The "alternatives" system originated in Debian, and by 2002 had been included in RedHat. It is also to be found in OpenSUSE.

Two commands that are re-mappable by this system are editor and pager, and the alternatives system re-maps their user manuals as well so that man editor and man pager open the appropriate user manuals. These will map to one from a selection of currently installed editor and pager programs. For example:

jdebp % update-alternatives --list pager
/bin/less
/bin/more
/usr/bin/pg
/usr/bin/w3m
jdebp %

This is a system-wide mapping, controllable by the system administrator using the update-alternatives utility. It does not replace the environment variables, because it does not permit a fine-grained level of control that allows users to have individual preferences, or to temporarily override those preferences (within, say, a particular interactive shell session).

Thus on Debian and RedHat it can be argued that the reasonable default in the absence of the VISUAL environment variable is editor rather than vi, and the reasonable default in the absence of the PAGER environment variable is pager rather than more. And indeed one finds that some softwares, such as the man-db package, compile their hardwired fallbacks as editor and pager on "alternatives" systems and as other programs on non-"alternatives" systems.

Debian's "sensible" utilities

The good sense of the Debian "sensible-utils" package is debatable, but what its sensible-editor and sensible-pager tools do, among other things, is split out the code for consulting the traditional environment variables into a pair of common programs. Instead of looking at the environment variables and providing fallbacks themselves, applications can just hardwire the names sensible-editor and sensible-pager into (say) a call to execvpe(), and rely upon those tools to implement the traditional mechanisms.

They also do a selection system of their own. A user's selected editor is recorded in a .selected-editor (POSIX sh) shell script in xyr home directory. But since not every application uses this system, this file is not a general-use configuration mechanism that replaces the traditional environment variables. Indeed, the .selected-editor mechanism is a fallback when the environment variables are not set, a kind of per-user equivalent to Debian's "alternatives" system. (There is no .selected-pager mechanism.)

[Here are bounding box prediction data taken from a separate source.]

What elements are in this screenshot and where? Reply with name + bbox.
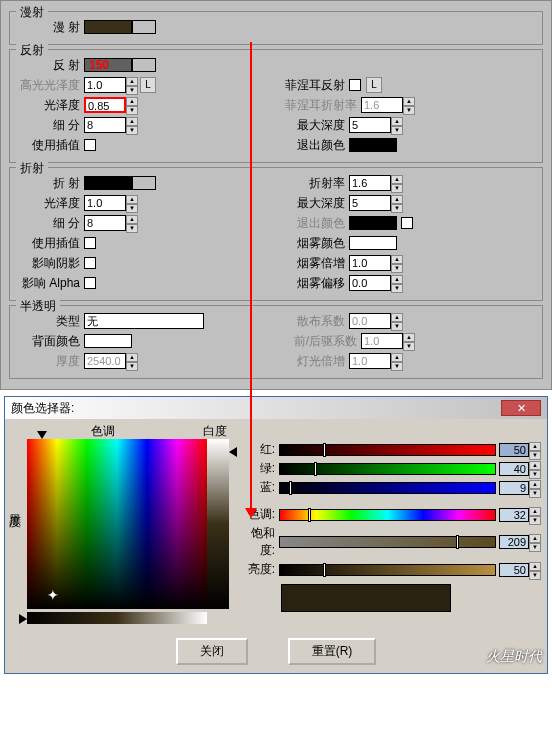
h-slider[interactable] [279,509,496,521]
refr-subdiv-input[interactable]: 8 [84,215,126,231]
fog-bias-spinner[interactable]: ▲▼ [391,275,403,291]
refl-interp-checkbox[interactable] [84,139,96,151]
refr-subdiv-spinner[interactable]: ▲▼ [126,215,138,231]
refl-subdiv-spinner[interactable]: ▲▼ [126,117,138,133]
diffuse-map-slot[interactable] [132,20,156,34]
trans-light-input[interactable]: 1.0 [349,353,391,369]
hilight-gloss-label: 高光光泽度 [16,77,84,94]
r-label: 红: [237,441,279,458]
trans-fb-input[interactable]: 1.0 [361,333,403,349]
v-spinner[interactable]: ▲▼ [529,562,541,578]
refl-gloss-spinner[interactable]: ▲▼ [126,97,138,113]
refr-ior-input[interactable]: 1.6 [349,175,391,191]
hue-marker-icon [37,431,47,439]
refr-ior-label: 折射率 [281,175,349,192]
refr-maxd-spinner[interactable]: ▲▼ [391,195,403,211]
fog-mult-input[interactable]: 1.0 [349,255,391,271]
trans-fb-spinner[interactable]: ▲▼ [403,333,415,349]
g-label: 绿: [237,460,279,477]
refract-map-slot[interactable] [132,176,156,190]
hue-whiteness-area: 色调 白度 黑度 ✦ [11,425,229,624]
refract-swatch[interactable] [84,176,132,190]
titlebar[interactable]: 颜色选择器: ✕ [5,397,547,419]
fresnel-lock-button[interactable]: L [366,77,382,93]
blackness-strip[interactable] [27,612,207,624]
fog-color-swatch[interactable] [349,236,397,250]
fog-mult-label: 烟雾倍增 [281,255,349,272]
trans-back-swatch[interactable] [84,334,132,348]
close-button[interactable]: 关闭 [176,638,248,665]
fog-mult-spinner[interactable]: ▲▼ [391,255,403,271]
hilight-lock-button[interactable]: L [140,77,156,93]
color-preview [281,584,451,612]
arrow-head-icon [245,508,257,518]
trans-thick-input[interactable]: 2540.0 [84,353,126,369]
hue-field[interactable]: ✦ [27,439,207,609]
r-input[interactable]: 50 [499,443,529,457]
r-slider[interactable] [279,444,496,456]
s-slider[interactable] [279,536,496,548]
h-spinner[interactable]: ▲▼ [529,507,541,523]
g-spinner[interactable]: ▲▼ [529,461,541,477]
refl-exit-swatch[interactable] [349,138,397,152]
s-spinner[interactable]: ▲▼ [529,534,541,550]
b-spinner[interactable]: ▲▼ [529,480,541,496]
refr-exit-checkbox[interactable] [401,217,413,229]
v-input[interactable]: 50 [499,563,529,577]
fresnel-checkbox[interactable] [349,79,361,91]
crosshair-icon: ✦ [47,587,59,603]
refl-maxd-label: 最大深度 [281,117,349,134]
trans-scatter-input[interactable]: 0.0 [349,313,391,329]
refl-maxd-spinner[interactable]: ▲▼ [391,117,403,133]
fresnel-ior-spinner[interactable]: ▲▼ [403,97,415,113]
refr-gloss-spinner[interactable]: ▲▼ [126,195,138,211]
refr-gloss-input[interactable]: 1.0 [84,195,126,211]
refl-gloss-label: 光泽度 [16,97,84,114]
fresnel-ior-label: 菲涅耳折射率 [281,97,361,114]
reflect-map-slot[interactable] [132,58,156,72]
refr-alpha-checkbox[interactable] [84,277,96,289]
s-label: 饱和度: [237,525,279,559]
g-input[interactable]: 40 [499,462,529,476]
s-input[interactable]: 209 [499,535,529,549]
v-slider[interactable] [279,564,496,576]
refr-shadows-checkbox[interactable] [84,257,96,269]
hilight-gloss-spinner[interactable]: ▲▼ [126,77,138,93]
r-spinner[interactable]: ▲▼ [529,442,541,458]
reflect-swatch[interactable]: 150 [84,58,132,72]
close-icon[interactable]: ✕ [501,400,541,416]
trans-scatter-spinner[interactable]: ▲▼ [391,313,403,329]
refr-exit-label: 退出颜色 [281,215,349,232]
hue-axis-label: 色调 [91,423,115,440]
refr-exit-swatch[interactable] [349,216,397,230]
whiteness-marker-icon [229,447,237,457]
b-slider[interactable] [279,482,496,494]
fresnel-ior-input[interactable]: 1.6 [361,97,403,113]
translucency-group: 半透明 类型 无 背面颜色 厚度 2540.0 ▲▼ 散布系 [9,305,543,379]
refl-subdiv-input[interactable]: 8 [84,117,126,133]
h-input[interactable]: 32 [499,508,529,522]
trans-thick-spinner[interactable]: ▲▼ [126,353,138,369]
trans-type-select[interactable]: 无 [84,313,204,329]
trans-light-spinner[interactable]: ▲▼ [391,353,403,369]
color-picker-dialog: 颜色选择器: ✕ 色调 白度 黑度 ✦ 红: [4,396,548,674]
diffuse-swatch[interactable] [84,20,132,34]
b-label: 蓝: [237,479,279,496]
g-slider[interactable] [279,463,496,475]
refl-gloss-input[interactable]: 0.85 [84,97,126,113]
refr-interp-checkbox[interactable] [84,237,96,249]
refl-maxd-input[interactable]: 5 [349,117,391,133]
hilight-gloss-input[interactable]: 1.0 [84,77,126,93]
v-label: 亮度: [237,561,279,578]
refr-ior-spinner[interactable]: ▲▼ [391,175,403,191]
trans-thick-label: 厚度 [16,353,84,370]
refr-gloss-label: 光泽度 [16,195,84,212]
refr-maxd-input[interactable]: 5 [349,195,391,211]
reset-button[interactable]: 重置(R) [288,638,377,665]
b-input[interactable]: 9 [499,481,529,495]
h-label: 色调: [237,506,279,523]
fog-bias-input[interactable]: 0.0 [349,275,391,291]
diffuse-title: 漫射 [16,4,48,21]
whiteness-strip[interactable] [207,439,229,609]
trans-fb-label: 前/后驱系数 [281,333,361,350]
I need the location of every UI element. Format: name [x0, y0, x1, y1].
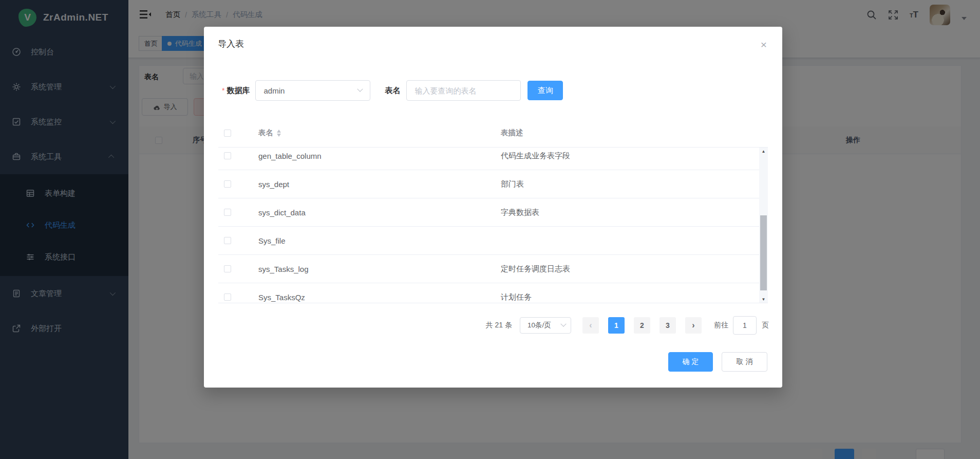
row-checkbox[interactable]: [224, 180, 231, 188]
table-row[interactable]: gen_table_column代码生成业务表字段: [218, 148, 759, 170]
table-row[interactable]: sys_Tasks_log定时任务调度日志表: [218, 255, 759, 283]
table-name-cell: Sys_TasksQz: [258, 293, 501, 302]
confirm-button[interactable]: 确 定: [668, 352, 713, 372]
pager-goto-input[interactable]: [733, 316, 757, 335]
dialog-pagination: 共 21 条 10条/页 ‹ 123 › 前往 页: [204, 317, 769, 334]
table-desc-cell: 计划任务: [501, 292, 759, 302]
table-desc-cell: 部门表: [501, 179, 759, 189]
scroll-up-icon[interactable]: ▲: [759, 148, 768, 155]
table-desc-cell: 定时任务调度日志表: [501, 264, 759, 274]
database-select[interactable]: admin: [255, 80, 370, 101]
table-row[interactable]: sys_dict_data字典数据表: [218, 198, 759, 227]
table-name-cell: Sys_file: [258, 236, 501, 245]
table-name-cell: sys_dept: [258, 180, 501, 189]
close-icon[interactable]: ×: [761, 39, 767, 50]
pagination-total: 共 21 条: [486, 321, 512, 330]
page-size-value: 10条/页: [527, 321, 551, 330]
page-size-select[interactable]: 10条/页: [520, 317, 571, 334]
database-label: 数据库: [227, 86, 250, 96]
row-checkbox[interactable]: [224, 293, 231, 301]
pager-goto-unit: 页: [762, 321, 769, 330]
table-desc-cell: 代码生成业务表字段: [501, 151, 759, 161]
chevron-down-icon: [357, 86, 363, 92]
scrollbar-thumb[interactable]: [760, 215, 767, 290]
column-header-table-desc: 表描述: [501, 128, 523, 138]
table-name-cell: gen_table_column: [258, 152, 501, 160]
scroll-down-icon[interactable]: ▼: [759, 296, 768, 303]
scrollbar[interactable]: ▲ ▼: [759, 148, 768, 303]
row-checkbox[interactable]: [224, 265, 231, 272]
dialog-table-body: gen_table_column代码生成业务表字段sys_dept部门表sys_…: [218, 148, 768, 303]
table-name-cell: sys_dict_data: [258, 208, 501, 217]
row-checkbox[interactable]: [224, 152, 231, 159]
column-header-table-name[interactable]: 表名: [258, 128, 273, 138]
table-name-cell: sys_Tasks_log: [258, 265, 501, 273]
dialog-table-header: 表名 表描述: [218, 119, 768, 148]
pager-prev-button[interactable]: ‹: [582, 317, 599, 334]
row-checkbox[interactable]: [224, 209, 231, 216]
pager-page-3[interactable]: 3: [659, 317, 676, 334]
select-all-checkbox[interactable]: [224, 130, 231, 137]
sort-icon[interactable]: [277, 130, 281, 137]
search-button[interactable]: 查询: [527, 81, 563, 100]
import-table-dialog: 导入表 × * 数据库 admin 表名 查询 表名 表描述 gen_table…: [204, 27, 782, 388]
pager-next-button[interactable]: ›: [685, 317, 702, 334]
table-desc-cell: 字典数据表: [501, 208, 759, 217]
table-row[interactable]: Sys_file: [218, 227, 759, 255]
pager-page-2[interactable]: 2: [634, 317, 650, 334]
dialog-query-form: * 数据库 admin 表名 查询: [204, 80, 782, 101]
database-select-value: admin: [263, 86, 285, 95]
chevron-down-icon: [560, 321, 566, 327]
pager-page-1[interactable]: 1: [608, 317, 625, 334]
cancel-button[interactable]: 取 消: [722, 352, 767, 372]
required-asterisk: *: [222, 86, 224, 95]
table-row[interactable]: Sys_TasksQz计划任务: [218, 283, 759, 303]
table-name-input[interactable]: [406, 80, 521, 101]
row-checkbox[interactable]: [224, 237, 231, 244]
pager-goto-label: 前往: [714, 321, 728, 330]
dialog-title: 导入表: [218, 38, 244, 50]
table-row[interactable]: sys_dept部门表: [218, 170, 759, 198]
table-name-label: 表名: [385, 86, 400, 96]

The fallback order for sensible-editor is thus:

  1. the per-process environment variables

  2. the per-user selected editor in .selected-editor

  3. the system-wide editor as set by Debian "alternatives"

  4. a few hardwired names

The fallback order for sensible-pager is thus:

  1. the per-process environment variable

  2. the system-wide pager as set by Debian "alternatives"

  3. a few hardwired names

The wrong thing to do is employ sensible-editor and sensible-pager as fallbacks for missing environment variables. For starters, it duplicates mechanism. These programs should replace such a mechanism. Unfortunately, several programs, most notably the Debian version of Vixie crontab, do exactly this wrong thing.

The downside to this is that it introduces another package dependency into any application that uses these utilities. It also can result in some surprises to those expecting the traditional mechanisms, as the fallbacks when the traditional environment variables are unset (and the .selected-editor mechanism is not set) are to the pager and editor set by Debian's "alternatives" system. And, sad to say, the .selected-editor file does not respect the XDG_CONFIG_DIR mechanism for locating configuration files.